> Description of the task:
From the entries below, transcribe exactly the lines between the line holding "ÁRNYÉKOLÓK (334, 142)" and the line holding "Szúnyoghálók (284, 167)", inclusive; skip all other lines.
(Beginning of Extracted records)
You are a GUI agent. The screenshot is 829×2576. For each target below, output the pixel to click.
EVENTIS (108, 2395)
(End of Extracted records)
(Beginning of Extracted records)
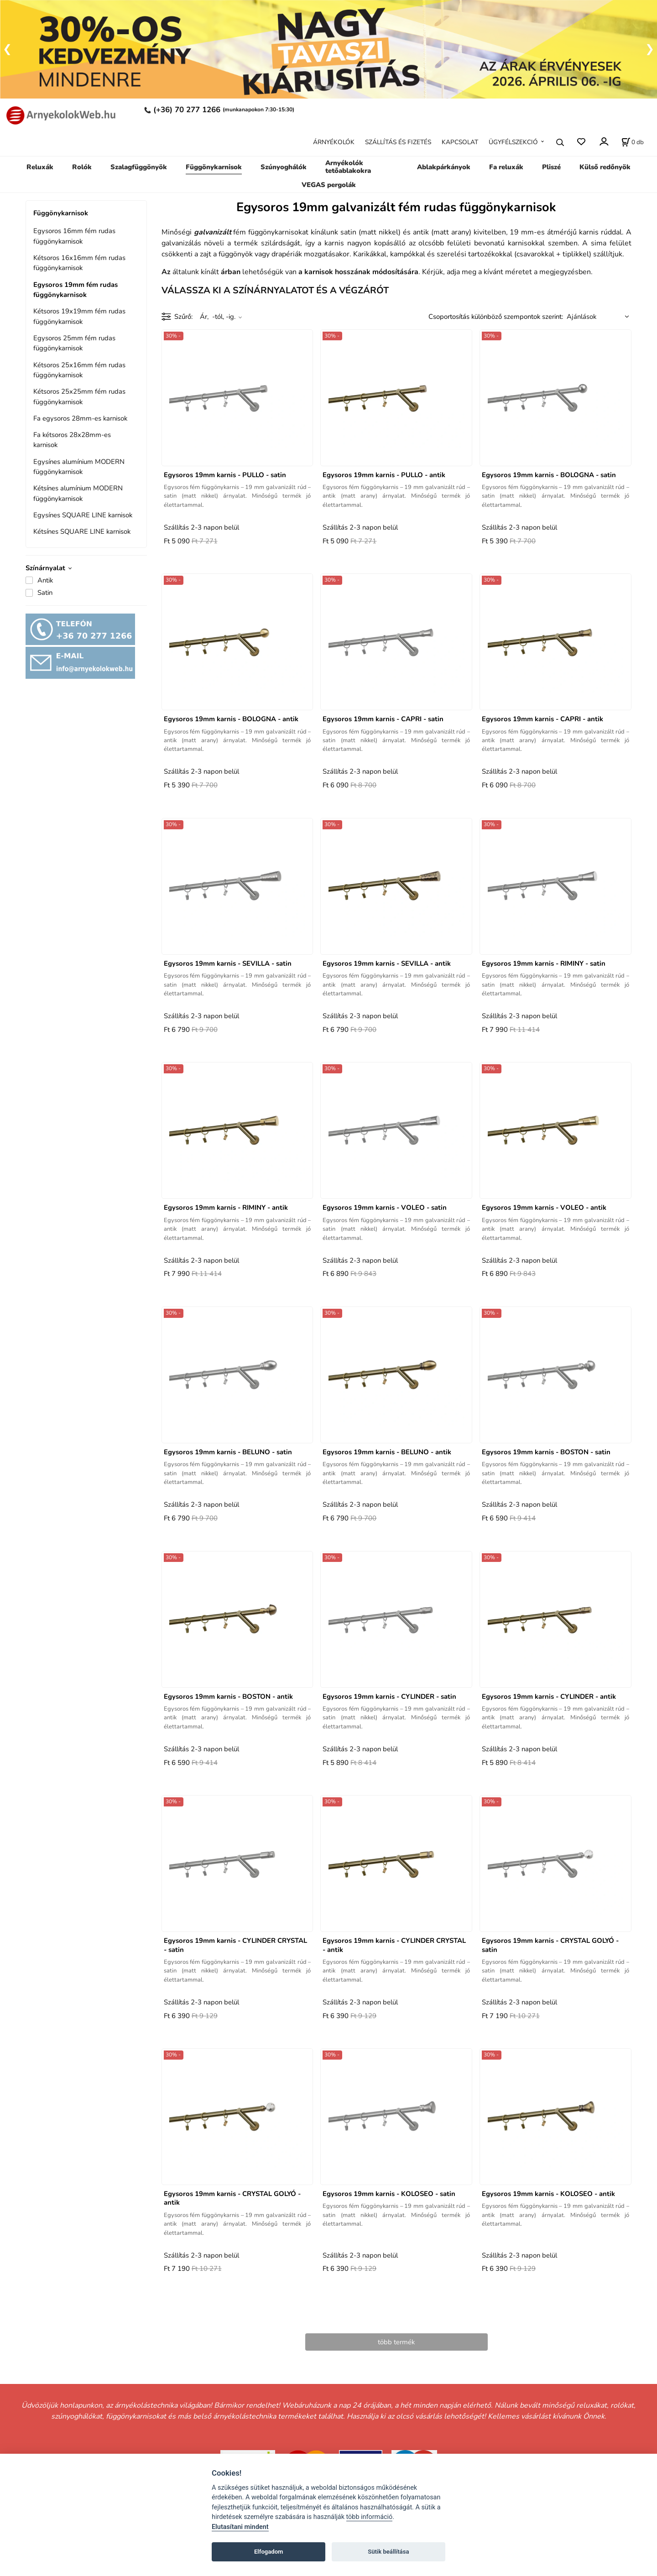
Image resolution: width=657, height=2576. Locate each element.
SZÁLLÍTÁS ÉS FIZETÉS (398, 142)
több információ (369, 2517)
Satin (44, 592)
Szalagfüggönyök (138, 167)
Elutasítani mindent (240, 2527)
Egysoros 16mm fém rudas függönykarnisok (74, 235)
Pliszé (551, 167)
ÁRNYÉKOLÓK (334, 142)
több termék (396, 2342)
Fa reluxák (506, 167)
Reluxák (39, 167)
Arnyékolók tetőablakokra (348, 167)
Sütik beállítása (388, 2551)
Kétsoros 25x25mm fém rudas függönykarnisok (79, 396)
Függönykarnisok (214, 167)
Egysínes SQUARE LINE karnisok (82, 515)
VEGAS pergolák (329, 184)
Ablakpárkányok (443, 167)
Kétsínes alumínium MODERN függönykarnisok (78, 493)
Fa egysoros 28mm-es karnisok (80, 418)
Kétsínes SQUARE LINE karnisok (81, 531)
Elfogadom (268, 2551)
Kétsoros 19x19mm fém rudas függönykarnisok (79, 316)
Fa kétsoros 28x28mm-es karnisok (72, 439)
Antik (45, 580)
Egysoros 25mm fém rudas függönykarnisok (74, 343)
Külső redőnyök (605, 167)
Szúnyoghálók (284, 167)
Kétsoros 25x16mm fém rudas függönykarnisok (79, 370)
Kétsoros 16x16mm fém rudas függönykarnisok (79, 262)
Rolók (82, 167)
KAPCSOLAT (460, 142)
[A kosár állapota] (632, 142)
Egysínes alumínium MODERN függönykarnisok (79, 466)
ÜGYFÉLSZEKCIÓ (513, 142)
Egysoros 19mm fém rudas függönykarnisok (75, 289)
(End of Extracted records)
> Solution to the exercise:
ÁRNYÉKOLÓK (334, 142)
több termék (396, 2342)
Fa reluxák (506, 167)
Reluxák (39, 167)
Arnyékolók tetőablakokra (348, 167)
Sütik beállítása (388, 2551)
Kétsoros 25x25mm fém rudas függönykarnisok (79, 396)
Függönykarnisok (214, 167)
Egysínes SQUARE LINE karnisok (82, 515)
VEGAS pergolák (329, 184)
Ablakpárkányok (443, 167)
Kétsínes alumínium MODERN függönykarnisok (78, 493)
Fa egysoros 28mm-es karnisok (80, 418)
Kétsínes SQUARE LINE karnisok (81, 531)
Elfogadom (268, 2551)
Kétsoros 19x19mm fém rudas függönykarnisok (79, 316)
Fa kétsoros 28x28mm-es karnisok (72, 439)
Antik (45, 580)
Egysoros 25mm fém rudas függönykarnisok (74, 343)
Külső redőnyök (605, 167)
Szúnyoghálók (284, 167)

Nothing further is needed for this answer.